Женни вынула ещё одну птичку, и ещё одну, и ещё одну. На её лице выражалось совершенное, детское счастье, когда она следила за отлетавшими с её руки перепелами.
– Ты их всех выпустишь?
– Всех выпущу, – весело ответила она, раскрывая разом пришитый к решету бездонный мешок.
Перепела засуетились, увидя над собою вольное небо вместо грязной холщовой покрышки, жались друг к другу, приседали на ножках, и один за другим быстро поднимались на воздух.
– Вот теперь славно, – проговорила она, ставя на ноги пустое решето. – Хорошо, что я взяла их.
– Дитя ты, Женичка.
– Отчего же, папа, дитя; пусть они летают на воле.
– Их завтра опять поймают.
– Нет, уж они теперь не попадутся.
Гловацкий засмеялся. В его седой голове мелькнула мысль о страстях, о ловушках, и весёлая улыбка заменилась выражением трепетной заботы.
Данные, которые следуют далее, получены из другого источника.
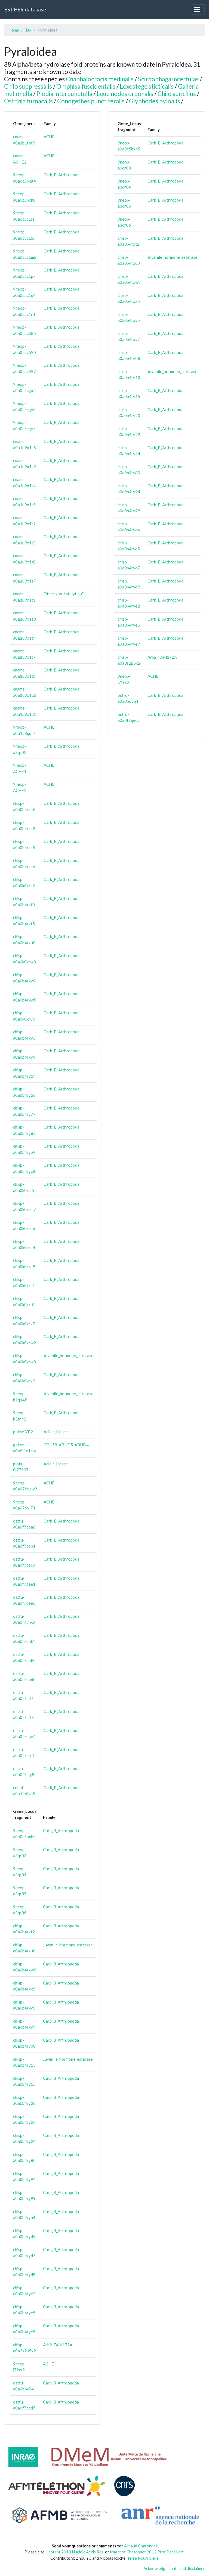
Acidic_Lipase (56, 1431)
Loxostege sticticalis (147, 86)
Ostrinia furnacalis (28, 101)
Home (13, 29)
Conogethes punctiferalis (91, 101)
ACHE (49, 136)
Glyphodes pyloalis (154, 101)
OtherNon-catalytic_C (64, 593)
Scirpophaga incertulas (168, 79)
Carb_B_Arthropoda (61, 174)
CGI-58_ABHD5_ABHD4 (66, 1444)
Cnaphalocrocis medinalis (100, 79)
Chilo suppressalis (28, 86)
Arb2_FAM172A (57, 2344)
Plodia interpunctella (64, 93)
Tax (28, 29)
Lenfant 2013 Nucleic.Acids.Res (74, 2551)
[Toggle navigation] (197, 9)
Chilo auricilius (177, 93)
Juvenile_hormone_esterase (68, 1355)
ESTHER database (25, 9)
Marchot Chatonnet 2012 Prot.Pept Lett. (147, 2551)
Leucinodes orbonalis (125, 93)
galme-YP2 (23, 1431)
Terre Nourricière (143, 2558)
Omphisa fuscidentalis (85, 86)
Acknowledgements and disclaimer (174, 2568)
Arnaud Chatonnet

– Боже, Господи милосердный, спаси и сохрани её! – прошептал он, когда дрожки остановились у ворот уездного училища.
Глава одиннадцатая.
Колыбельный уголок
Пётр Лукич гловацкий с самого дня своей женитьбы отдавал женин приданый дом внаймы, а сам постоянно обитал в небольшом каменном флигельке подведомственного ему уездного училища. В этот самый каменный флигель двадцать три года тому назад он привёз из церкви молодую жену, здесь родилась Женни, отсюда же Женни увезли в институт и отсюда же унесли на кладбище её мать, о которой так тепло вспоминала игуменья. Училищный флигель состоял всегда из пяти очень хороших комнат, выходивших частию на чистенький, всегда усыпанный жёлтым песком двор уездного училища, а частию в старый густой сад, тоже принадлежащий училищу, и, наконец, из трех окон залы была видна огибавшая город речка Саванка. На дворе училища было постоянно очень тихо, но все-таки двор два раза в день оглашался весёлыми, резкими голосами школьников, а уж зато в саду, начинавшемся за смотрительским флигелем, постоянно царила ненарушимая, глубокая тишина. В этот сад выходили два окна залы (два другие окна этой комнаты выходили на берег речки, за которою кончался город и начинался бесконечный заливной луг), да в этот же сад смотрели окна маленькой гостиной с стеклянной дверью и угловой комнаты, бывшей некогда спальнею смотрительши, а нынче будуаром, кабинетом и спальней её дочери.